Die ständige höchstrichterliche Rechtsprechung wird denn auch nicht müde, diesen Grundsatz in ihren methodischen Leitlinien immer wieder zu erwähnen; allerdings nur, um ihn dann in der eigenen Spruch- und Entscheidungspraxis ebenso regelmäßig zu überspielen. Und die um das Problem der "Wortlautgrenze" kreisende rechtstheoretische Debatte legt den Schluss nahe, dass es sich bei der Verpflichtung auf den Gesetzeswortlaut genau um das Problem handelt, für dessen Lösung sie einstehen soll: das Problem der Gewaltsamkeit juristischer Semantik und das der Willkür richterlichen Entscheidens. Diesem Problem widmet sich die herkömmliche Literatur im Zusammenhang mit der Frage der Auslegung nach dem Gesetzeswortlaut anhand des strafrechtlichen Analogieverbots besonders gern. In ihren realistischeren Teilen vermag sie nur resigniert festzustellen, dass sich aufgrund des unvermeidlich sinnschöpfenden und damit analogen Charakters allen Interpretierens die Forderung nach einer Grenzziehung zwischen "wortlautgerechter Auslegung" und einer den Rahmen des Gesetzeswortlauts sprengenden Analogie nicht zuverlässig ziehen lässt. "Diese Grenze 'gibt' es nicht." Und schon gar nicht lässt sich eine solche Grenze sprachtheoretisch dem juristischen "Akt des Textverstehens" abstrakt vorgeben und von außerhalb der Auslegung auferlegen.

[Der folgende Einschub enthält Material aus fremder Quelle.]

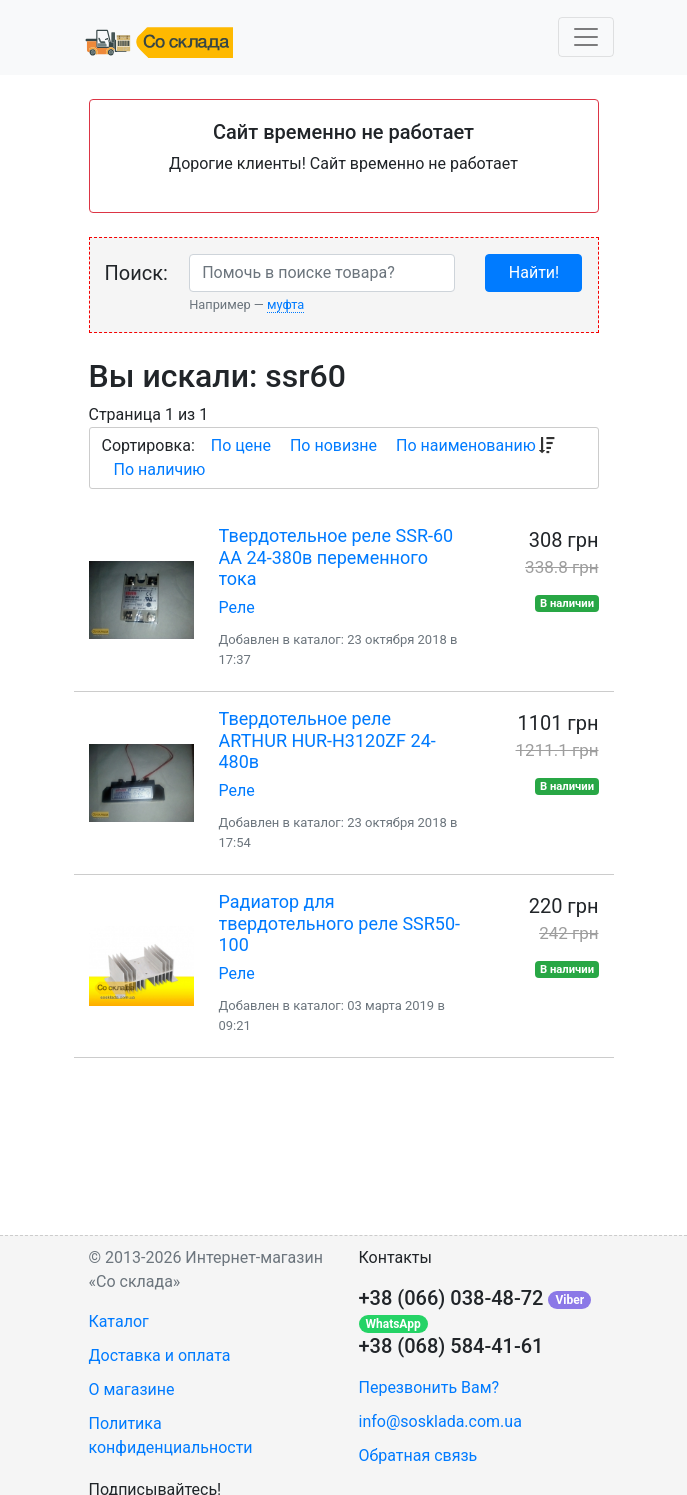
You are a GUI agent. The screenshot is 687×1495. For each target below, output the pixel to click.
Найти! (534, 272)
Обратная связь (418, 1455)
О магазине (132, 1389)
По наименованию (466, 445)
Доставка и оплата (160, 1355)
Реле (237, 607)
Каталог (119, 1321)
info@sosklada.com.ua (440, 1421)
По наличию (160, 469)
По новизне (333, 445)
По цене (241, 445)
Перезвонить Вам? (429, 1387)
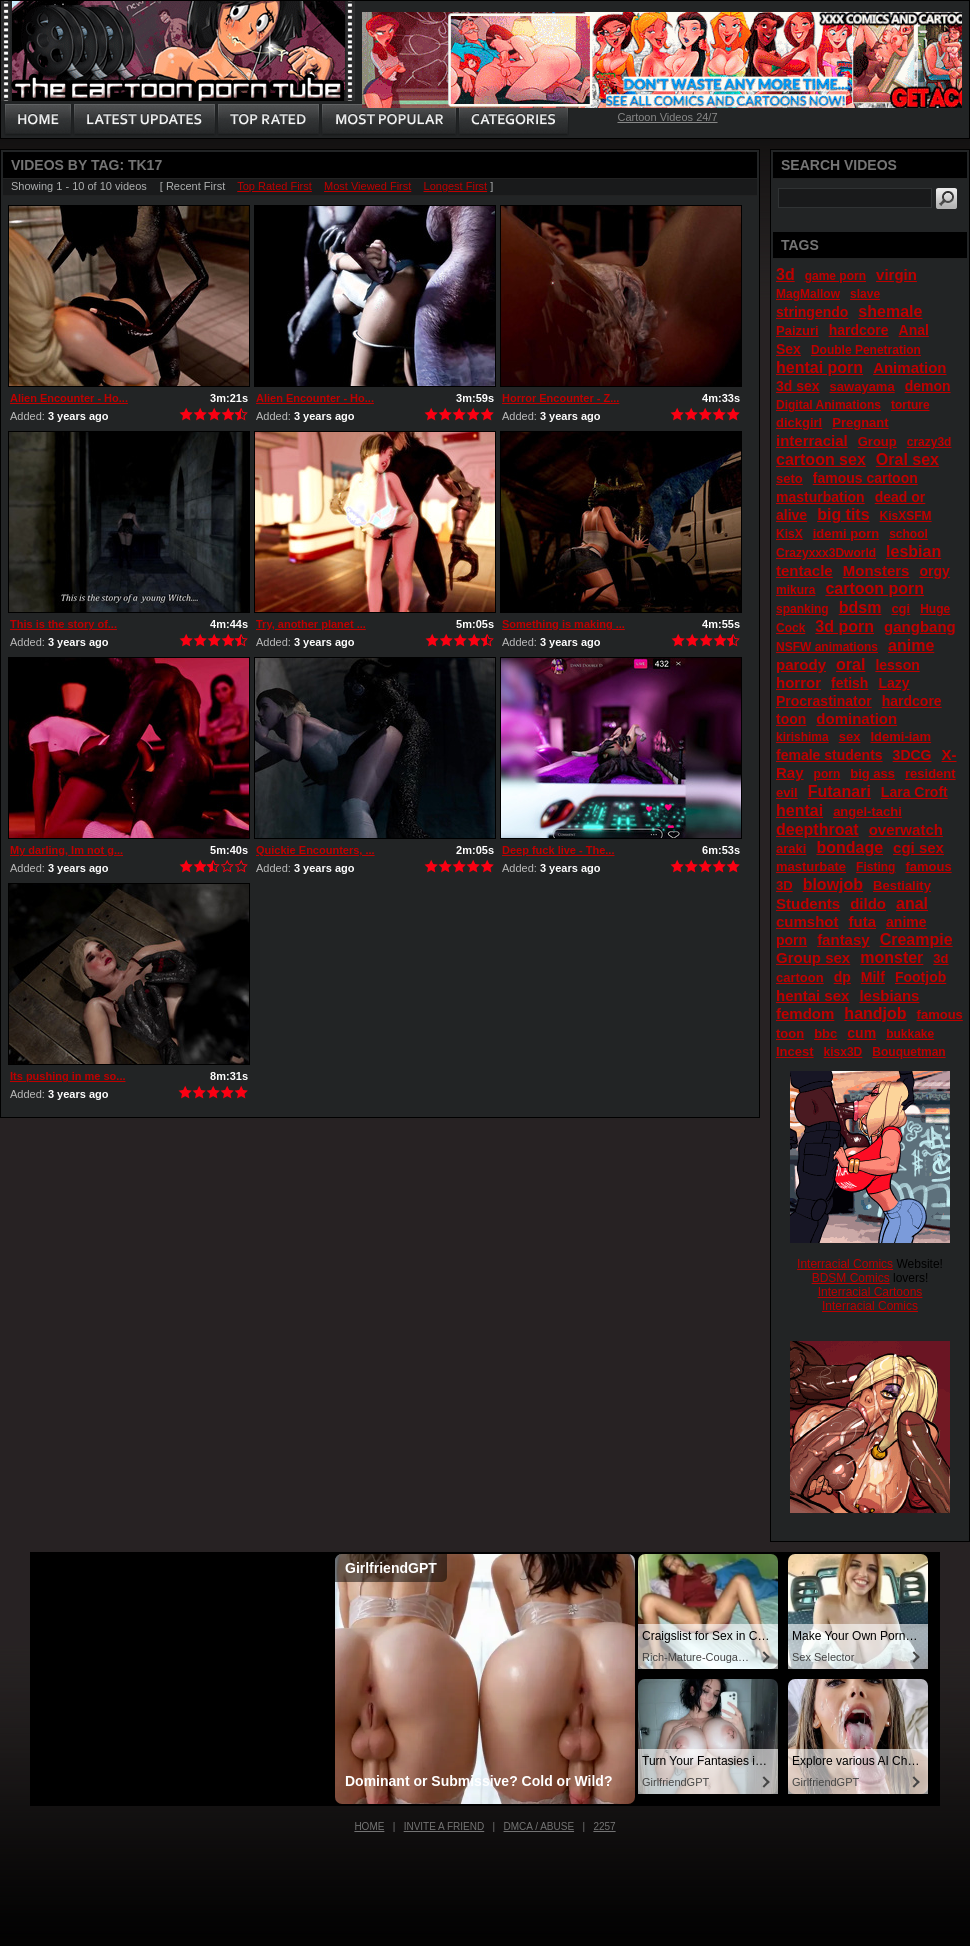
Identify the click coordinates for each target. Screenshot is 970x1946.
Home (369, 1826)
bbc (825, 1033)
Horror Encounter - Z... (560, 398)
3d (785, 274)
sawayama (862, 386)
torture (910, 405)
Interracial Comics (845, 1264)
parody (801, 664)
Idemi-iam (900, 736)
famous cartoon (865, 478)
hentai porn (819, 367)
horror (798, 682)
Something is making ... (563, 624)
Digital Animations (828, 405)
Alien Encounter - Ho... (69, 398)
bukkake (910, 1034)
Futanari (839, 791)
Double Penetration (866, 350)
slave (865, 294)
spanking (802, 609)
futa (863, 921)
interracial (812, 440)
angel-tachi (867, 811)
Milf (873, 977)
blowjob (833, 884)
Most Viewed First (367, 186)
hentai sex (812, 995)
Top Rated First (274, 186)
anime (911, 645)
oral (850, 664)
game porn (835, 276)
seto (789, 478)
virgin (896, 274)
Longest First (456, 186)
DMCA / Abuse (539, 1826)
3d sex (798, 386)
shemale (890, 311)
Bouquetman (908, 1052)
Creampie (916, 939)
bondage (849, 847)
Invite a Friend (444, 1826)
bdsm (860, 607)
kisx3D (843, 1052)
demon (928, 386)
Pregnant (860, 422)
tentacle (804, 570)
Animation (909, 367)
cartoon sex (821, 459)
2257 (604, 1826)
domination (856, 718)
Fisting (875, 867)
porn (827, 774)
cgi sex (918, 847)
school (908, 534)
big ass (872, 773)
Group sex (813, 957)
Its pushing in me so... (68, 1076)
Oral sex (907, 459)
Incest (795, 1051)
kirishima (802, 737)
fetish (849, 683)
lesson (897, 665)
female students (829, 755)
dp (842, 977)
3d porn (844, 626)
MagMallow (808, 294)
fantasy (843, 939)
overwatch (906, 829)
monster (891, 957)
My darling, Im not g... (66, 850)
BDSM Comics (851, 1278)
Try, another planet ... (311, 624)
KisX (789, 534)
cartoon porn (874, 588)
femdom (805, 1013)
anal (912, 903)
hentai (799, 810)
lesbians (889, 995)
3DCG (912, 755)
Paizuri (797, 330)
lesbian (913, 551)
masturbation (820, 497)
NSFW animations (827, 647)
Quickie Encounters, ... (315, 850)
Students (808, 903)
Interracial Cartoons (870, 1292)
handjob (875, 1013)
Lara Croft (914, 792)
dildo (868, 903)
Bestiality (902, 885)
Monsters (876, 570)
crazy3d (929, 442)
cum (861, 1033)
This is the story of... (63, 624)
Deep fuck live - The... (558, 850)
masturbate (811, 866)
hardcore (859, 330)
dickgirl (799, 422)
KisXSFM (906, 516)
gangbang (920, 626)
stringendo (812, 312)
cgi (900, 608)
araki (791, 848)
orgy (934, 571)
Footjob (920, 977)
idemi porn (846, 533)
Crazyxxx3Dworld (826, 553)
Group (877, 441)
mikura (795, 590)
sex (850, 736)
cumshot (807, 921)
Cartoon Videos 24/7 (667, 117)
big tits (843, 514)
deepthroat (817, 829)
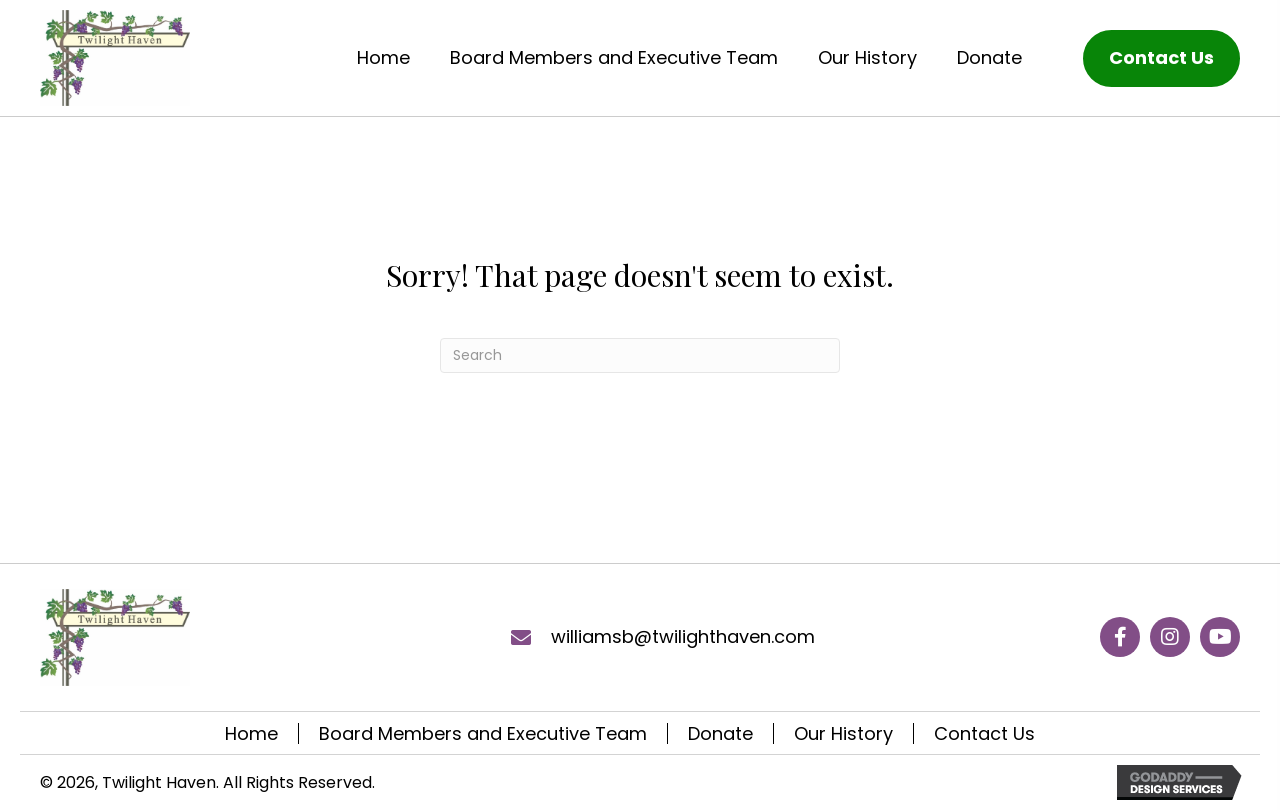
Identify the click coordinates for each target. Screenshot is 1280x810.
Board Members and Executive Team (483, 734)
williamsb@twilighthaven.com (683, 636)
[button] (1120, 637)
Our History (843, 734)
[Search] (640, 355)
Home (251, 734)
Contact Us (984, 734)
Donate (720, 734)
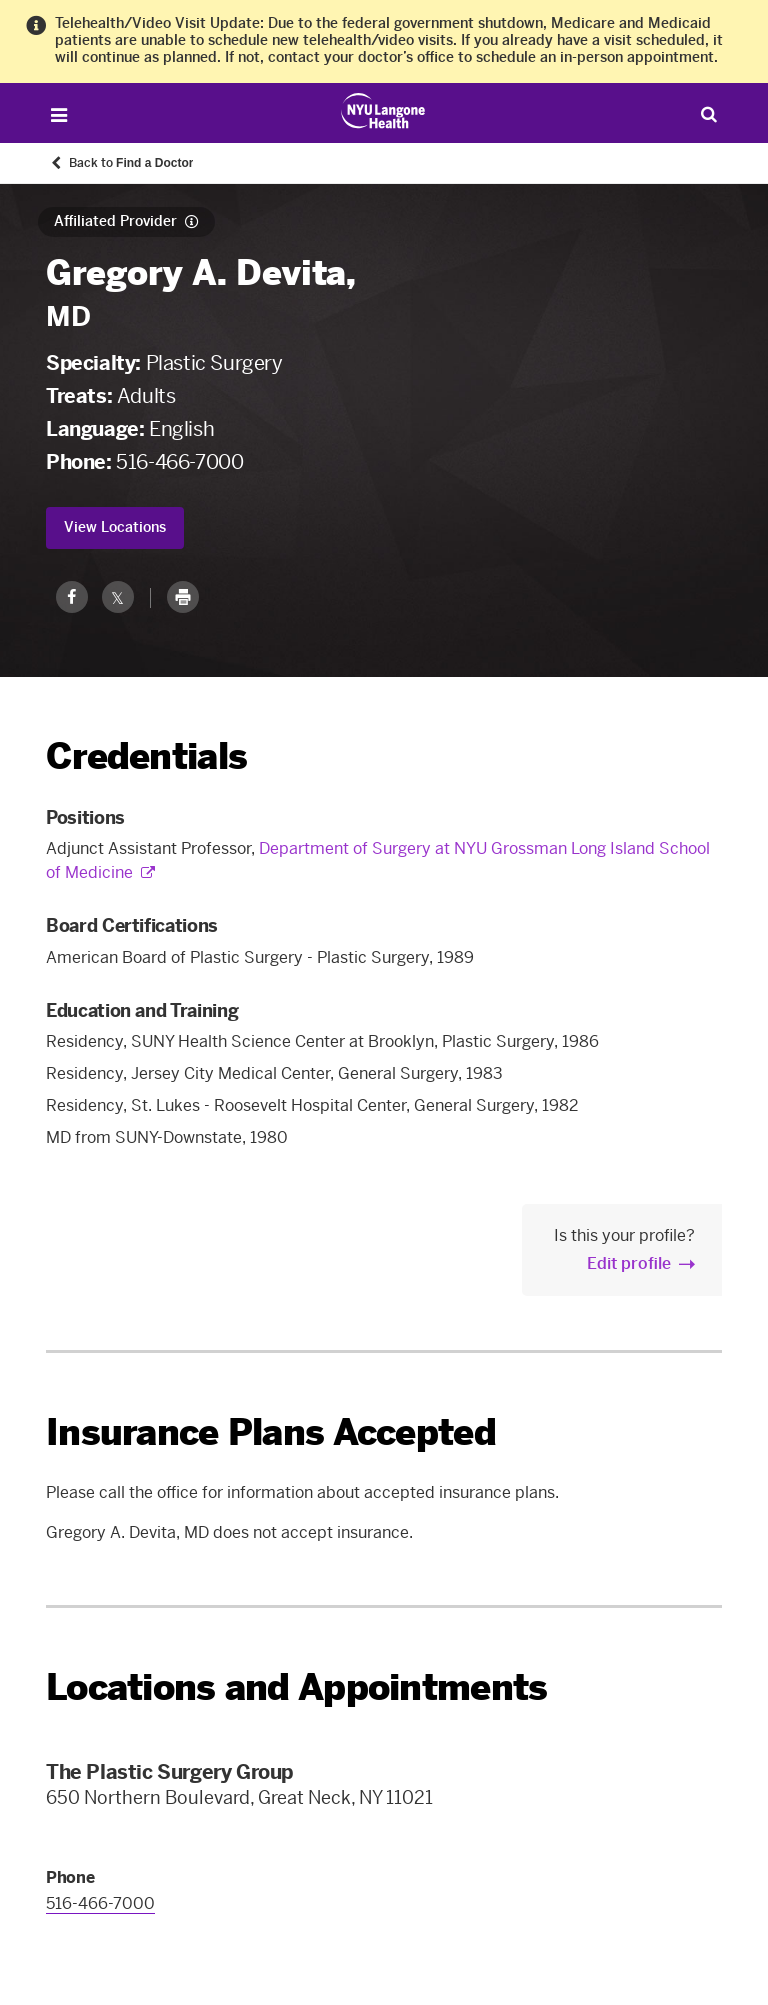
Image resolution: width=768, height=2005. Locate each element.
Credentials (146, 756)
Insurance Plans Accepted (271, 1432)
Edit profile (629, 1263)
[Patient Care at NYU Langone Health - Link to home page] (383, 111)
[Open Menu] (58, 115)
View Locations (115, 527)
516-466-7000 (179, 462)
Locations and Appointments (296, 1687)
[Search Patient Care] (709, 113)
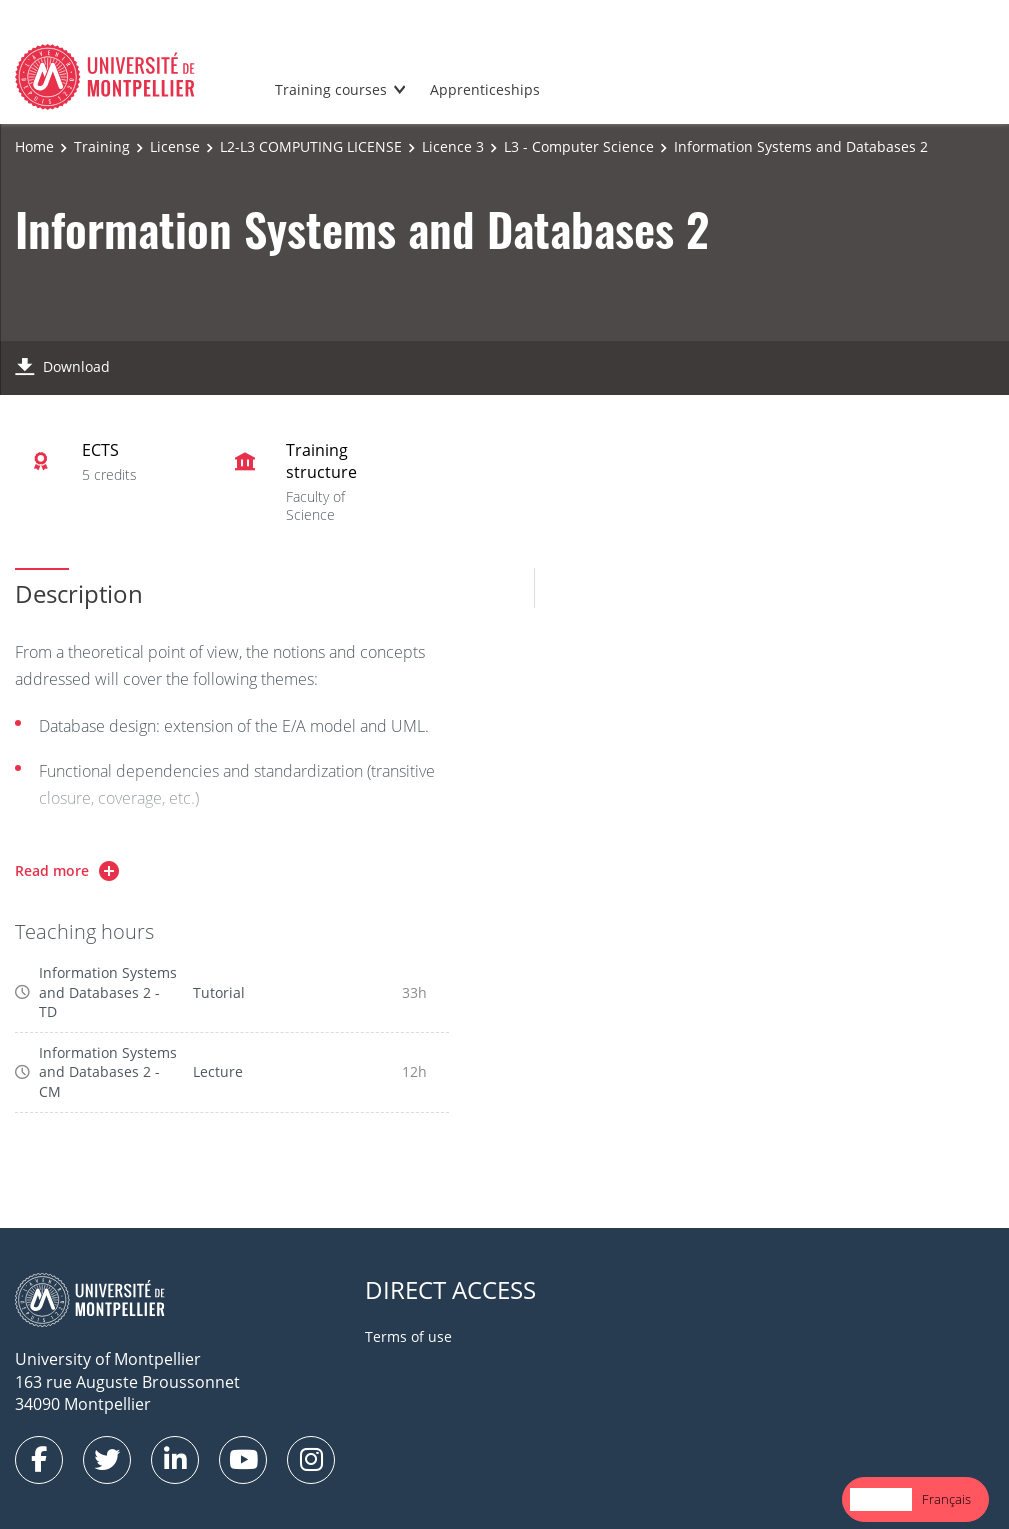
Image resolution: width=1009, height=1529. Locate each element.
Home (34, 146)
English (881, 1499)
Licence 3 (453, 146)
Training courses (331, 89)
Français (946, 1499)
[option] (946, 1499)
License (175, 146)
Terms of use (408, 1336)
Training (102, 146)
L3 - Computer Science (579, 146)
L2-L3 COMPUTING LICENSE (311, 146)
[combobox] (881, 1499)
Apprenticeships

Für den Nachweis der Gesetzeskonformität ihrer Ergebnisse ist die juristische Auslegungstätigkeit, nüchtern beurteilt, auf sich selbst zurückverwiesen. Sie kann diesen Nachweis nur erbringen, indem sie argumentativ den ihr in der "juristischen Kommunikationsgemeinschaft" auferlegten Begründungspflichten nachkommt und damit ein in den entsprechenden Standards institutionalisiertes Misstrauen ausräumt. Eine Kontrolle richterlicher Interpretations- und Entscheidungstätigkeit kann darüber hinaus allenfalls "durch eine wache, interessierte und informierte Öffentlichkeit" wahrgenommen werden. "Richtiges Recht" kann nicht durch "richtiges Sprechen" gewährleistet werden, sondern kann sich nur als "legitime Sprache" beweisen. Und was für das strafrechtliche Analogieverbot im besonderen gilt, gilt allgemein für das Problem der Überschreitung des Bereichs einer Rechtsfindung aus dem wortlaut in Richtung auf die Rechtsschöpfung gegen das Gesetz.